I tested the waters hesitantly. Ever so slowly, I deprioritized the activities that were all about me — not cutting them out entirely, just recognizing their proper place in my life. When I found myself in a situation where I had a choice between doing something for someone else and doing something for me, unless there was a good reason not to (e.g. if I were feeling run down and genuinely needed a break), I began to choose service. All the while I worried about was that this would be the end of my hopes and dreams, that all the little hobbies and projects I’d so enjoyed would fall by the wayside as I gave and gave and gave with nothing left for me. Once again, I couldn’t have been more wrong.
What I found was that God always, always gave me what I needed to feel personally fulfilled. Sometimes it was just barely enough, but it was enough. I found that when I was finally willing to admit that my personal goals like writing or getting published were a lower priority than my call to marriage and motherhood (not unimportant, just a lower priority), that’s actually when God really began to bless my efforts in those departments. Though I had less time for it, the time I did spend on it bore fruit like never before.

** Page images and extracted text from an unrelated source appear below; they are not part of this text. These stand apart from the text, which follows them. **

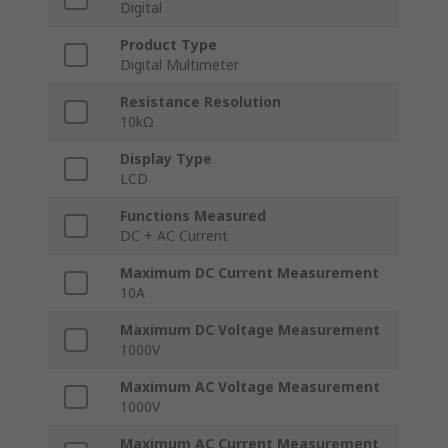
Digital
Product Type
Digital Multimeter
Resistance Resolution
10kΩ
Display Type
LCD
Functions Measured
DC + AC Current
Maximum DC Current Measurement
10A
Maximum DC Voltage Measurement
1000V
Maximum AC Voltage Measurement
1000V
Maximum AC Current Measurement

So as I would spend those days this summer listening to the girls talk to me about whatever was on their minds, for the first time I really felt the peaceful order the Christian worldview has brought to my life. The conflict was gone. I didn’t have to wonder if my time would be better spent trying to get something published as opposed to listening to a little ten-year-old tell me about her worries about the fifth grade. Though sometimes it was a painful exercise in trust, I knew that God would help me make up time “lost” talking to the girls if that’s what I needed. Finally, I had a clear prioritization that put an end to that tug-of-war between my head and my heart, and I realized that my heart had been right all along.